Whatever the reason, it’s easy to be cowed into silence when speaking up means being labeled as merely ‘a bleeding heart’, ‘just politically correct’ or being a ‘moral lecturer’. All of these labels are intended to intimidate, to portray activists as weak, ignorant of political necessities, of making the hard decisions that strong politics demands.
I for one have lost hope in the current political institutions. It’s wearying and debilitating to witness the systemic cruelty in institutions and where solutions seem beyond our control.


However I’ve not lost hope in compassion arising from grassroots communities and organisations. Society can only be judged on the way it treats its most vulnerable, not by the number of billionaires or the number of gold medals at an Olympics.   There are many small groups and communities active in Australia that are energetically fighting for those most vulnerable who have become the casualties of ‘trickle-down’ economics. There are enough people involved in community education, health, human rights, and disability advocacy to inspire all we ‘bleeding hearts’ and make our hearts sing.
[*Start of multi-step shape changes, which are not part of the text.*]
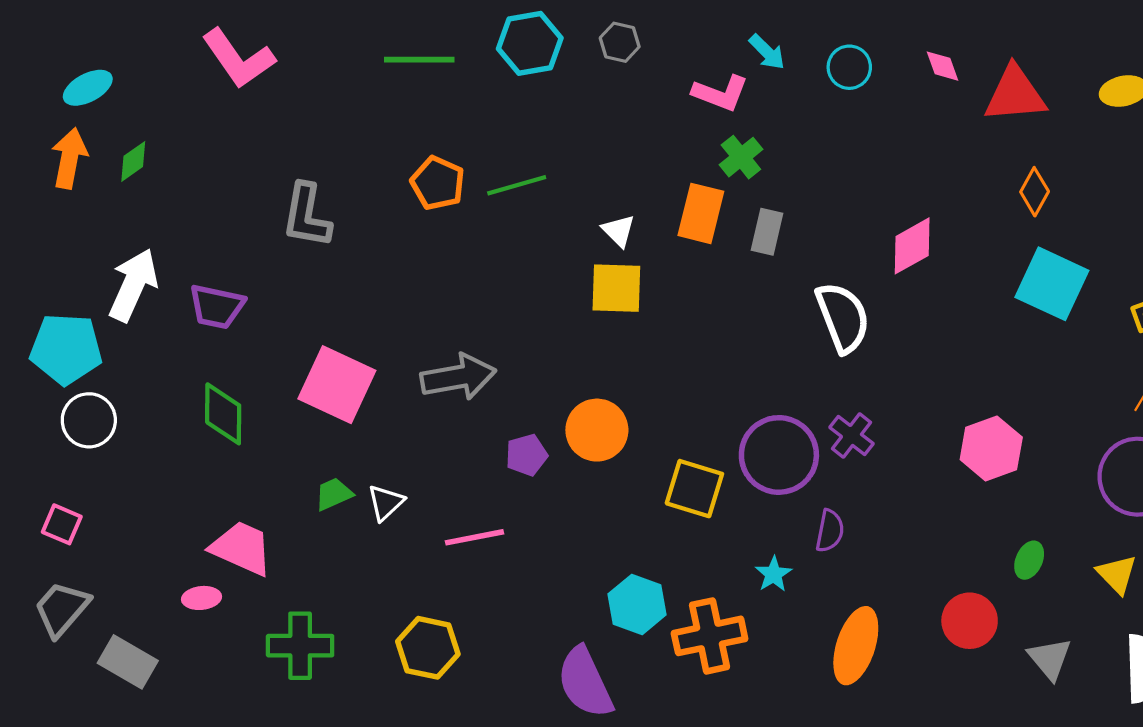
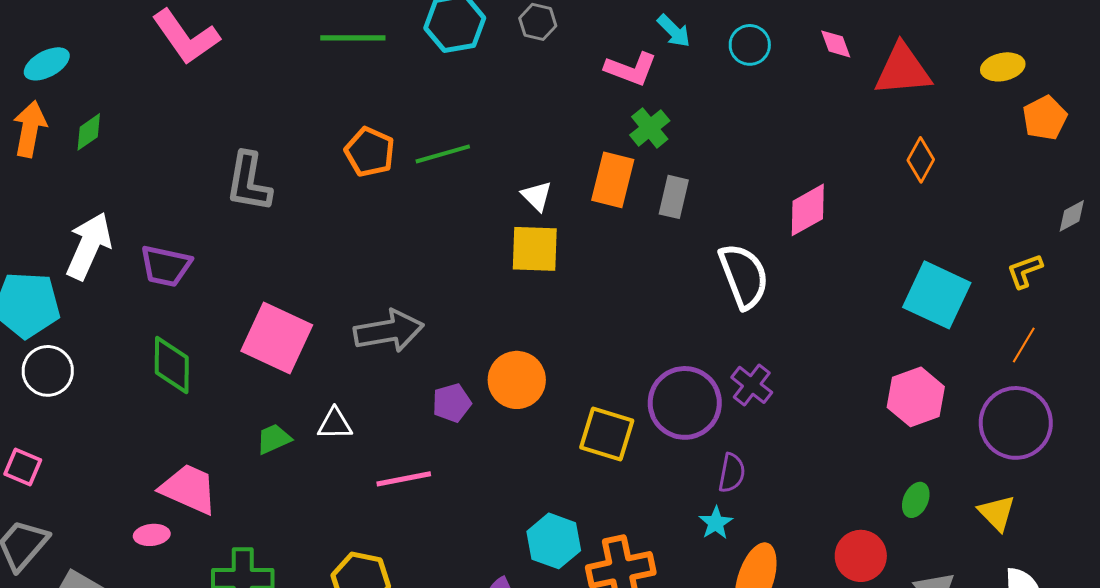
cyan square: (1052, 284) -> (937, 295), moved
pink hexagon: (991, 448) -> (916, 397), moved
white triangle: (386, 503) -> (335, 424), moved, turned 42
cyan star: (773, 574) -> (716, 523), moved

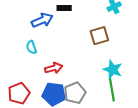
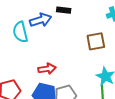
cyan semicircle: (31, 47) -> (20, 32), moved, size x1.5

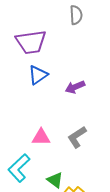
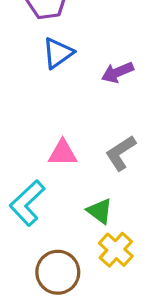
green triangle: (55, 180) -> (100, 211), moved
I’ll leave the last words on compassion and Salim to Behrouz Boochani, journalist and an Iranian refugee held on Manus, words which balance the reality of Australia’s institutional cruelty with the courage of grassroots activists such as Behrouz who refuse to give up on compassion.
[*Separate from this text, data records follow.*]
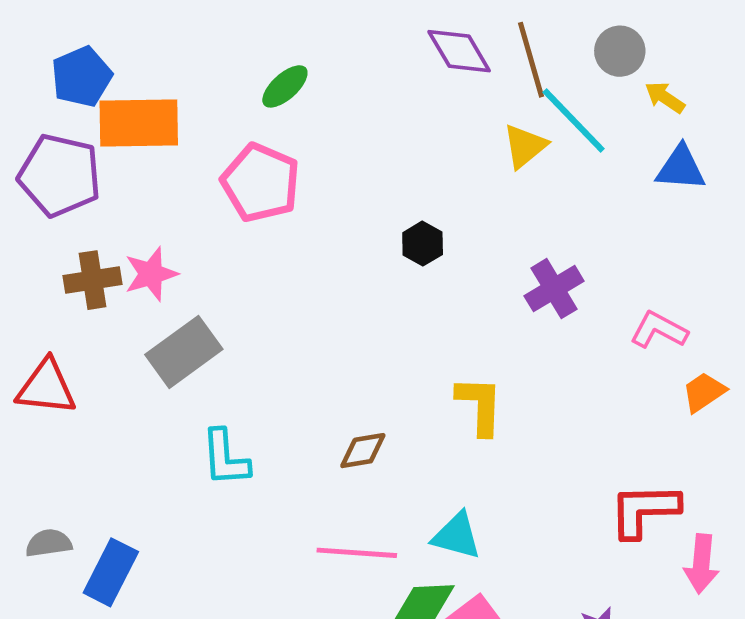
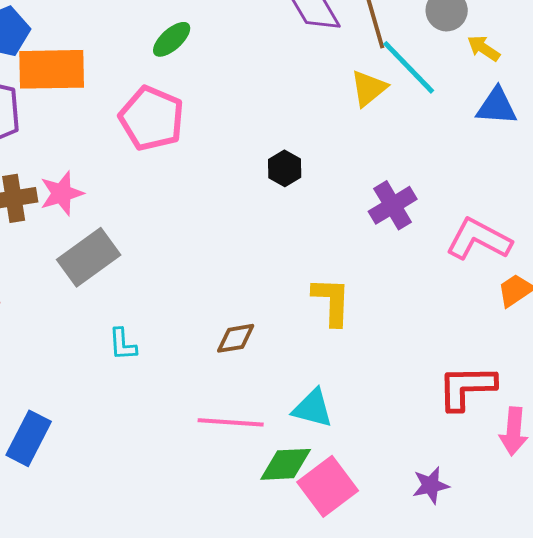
pink L-shape: (659, 330) -> (479, 239), size x1.4
cyan L-shape: (225, 458) -> (123, 344), size x0.7

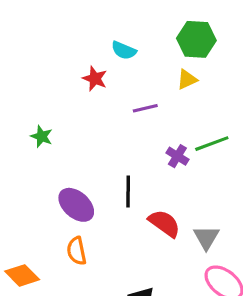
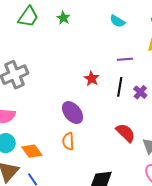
red star: (95, 79) -> (92, 79), moved
green star: (42, 136) -> (63, 18), moved
black line: (128, 192) -> (120, 87), moved

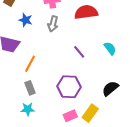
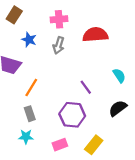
purple line: (79, 52) -> (86, 87), moved
black semicircle: (110, 88) -> (118, 108), moved
pink rectangle: (70, 116) -> (60, 145), moved

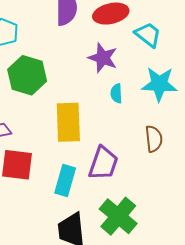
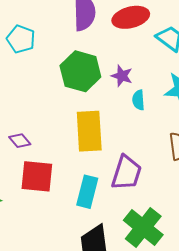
purple star: (103, 58) -> (122, 76), moved, size x0.7
green hexagon: (27, 75) -> (80, 71), moved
“Salim and many others were driven to death by the application of systematic torture. The death of Salim is the outcome of organised tactics of violence that involve a chain of command and administrative procedures. These are deaths ordered by political actors and a government that knows what it is doing; strategic manoeuvres designed to eliminate people incarcerated on Manus in the most violent way. The deaths that have taken place have had a profound effect on the inmates. Physical violence is only one aspect of the attacks; after all these years the system also plays sick games with tortured and vulnerable souls.”